Qué grandioso todo lo que el Señor da a aquellos que lo obedecen y ayudan a otros, que son humildes y unidos y no buscan su propio bienestar sino que constantemente procuran el bien de los demás.
Aprendí que, en realidad, ni el idioma, ni la cultura, ni el entorno físico, ni la tecnología, ni el tiempo ni el lugar, ninguna de esas cosas tiene influencia; solo la unidad, la obediencia, el amor, la amabilidad, el trabajo arduo, la paciencia, la humildad, la disposición a dar al albedrío el lugar que le corresponde y, además, el hecho de tener una profunda fe en el Señor Jesucristo son los elementos que realmente logran un cambio. Esas son las cosas importantes que debemos aprender en esta existencia y las únicas que pueden traernos bendiciones.
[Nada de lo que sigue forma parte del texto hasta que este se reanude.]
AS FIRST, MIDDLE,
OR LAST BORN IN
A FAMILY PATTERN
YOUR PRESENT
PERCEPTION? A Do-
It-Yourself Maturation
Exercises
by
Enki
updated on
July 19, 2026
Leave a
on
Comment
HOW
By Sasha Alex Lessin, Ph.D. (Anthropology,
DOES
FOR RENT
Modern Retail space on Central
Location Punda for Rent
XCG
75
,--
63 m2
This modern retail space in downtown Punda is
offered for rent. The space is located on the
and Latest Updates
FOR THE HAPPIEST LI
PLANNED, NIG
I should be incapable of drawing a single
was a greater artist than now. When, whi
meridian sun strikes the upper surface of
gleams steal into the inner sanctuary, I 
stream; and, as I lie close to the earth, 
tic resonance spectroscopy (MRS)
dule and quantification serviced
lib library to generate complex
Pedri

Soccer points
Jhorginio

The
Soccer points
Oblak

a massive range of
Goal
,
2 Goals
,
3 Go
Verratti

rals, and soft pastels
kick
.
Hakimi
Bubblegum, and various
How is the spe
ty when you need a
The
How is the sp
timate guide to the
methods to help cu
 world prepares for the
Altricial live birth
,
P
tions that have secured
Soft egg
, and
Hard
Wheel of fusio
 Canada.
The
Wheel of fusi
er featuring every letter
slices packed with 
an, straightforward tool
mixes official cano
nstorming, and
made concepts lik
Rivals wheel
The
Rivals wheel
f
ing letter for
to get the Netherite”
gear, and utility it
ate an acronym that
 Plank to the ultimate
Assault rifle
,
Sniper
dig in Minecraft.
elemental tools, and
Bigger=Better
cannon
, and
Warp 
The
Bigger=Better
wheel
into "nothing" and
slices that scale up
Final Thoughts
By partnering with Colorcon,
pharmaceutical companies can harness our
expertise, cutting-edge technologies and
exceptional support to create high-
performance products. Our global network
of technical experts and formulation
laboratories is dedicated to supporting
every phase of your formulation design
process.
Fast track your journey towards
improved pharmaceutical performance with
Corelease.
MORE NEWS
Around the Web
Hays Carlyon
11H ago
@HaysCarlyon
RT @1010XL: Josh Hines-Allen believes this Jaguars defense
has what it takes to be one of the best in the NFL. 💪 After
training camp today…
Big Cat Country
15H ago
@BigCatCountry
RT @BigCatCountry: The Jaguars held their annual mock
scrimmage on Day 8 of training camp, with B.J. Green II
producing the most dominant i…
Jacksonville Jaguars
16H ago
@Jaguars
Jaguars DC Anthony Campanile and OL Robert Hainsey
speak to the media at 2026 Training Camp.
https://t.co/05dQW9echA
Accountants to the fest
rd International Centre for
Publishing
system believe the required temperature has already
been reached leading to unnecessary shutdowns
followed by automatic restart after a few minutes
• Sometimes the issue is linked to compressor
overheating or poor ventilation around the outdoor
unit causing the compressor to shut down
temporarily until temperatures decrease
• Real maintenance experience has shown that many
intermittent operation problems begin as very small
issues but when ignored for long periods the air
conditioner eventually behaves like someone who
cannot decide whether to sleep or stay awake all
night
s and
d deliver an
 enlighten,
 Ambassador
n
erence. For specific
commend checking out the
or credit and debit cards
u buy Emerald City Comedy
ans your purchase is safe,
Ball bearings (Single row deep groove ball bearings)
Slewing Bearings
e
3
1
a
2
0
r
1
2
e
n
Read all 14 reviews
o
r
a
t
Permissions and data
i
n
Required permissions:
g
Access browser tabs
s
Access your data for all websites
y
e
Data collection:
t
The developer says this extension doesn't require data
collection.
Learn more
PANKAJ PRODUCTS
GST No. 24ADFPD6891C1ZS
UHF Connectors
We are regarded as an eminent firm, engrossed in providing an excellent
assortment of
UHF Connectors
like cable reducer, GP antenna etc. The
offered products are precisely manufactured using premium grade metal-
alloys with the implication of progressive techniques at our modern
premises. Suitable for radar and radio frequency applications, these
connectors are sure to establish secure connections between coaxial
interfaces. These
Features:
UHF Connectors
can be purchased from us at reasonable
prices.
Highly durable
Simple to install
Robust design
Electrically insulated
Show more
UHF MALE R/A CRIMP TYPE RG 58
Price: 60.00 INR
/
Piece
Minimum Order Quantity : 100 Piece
Aprendí que Dios participa activamente en nuestra vida y que, cuanta más fe tengamos en Él, más comprenderemos esa participación; y que, cuanto menor sea nuestra fe, menos lograremos comprenderla. Aprendí que, sea cual sea la apariencia que tengan las situaciones, siempre podemos recurrir a Dios. Debemos obedecer, perseverar fielmente en Cristo y recordar siempre que, para nosotros, el último capítulo aún no se ha escrito.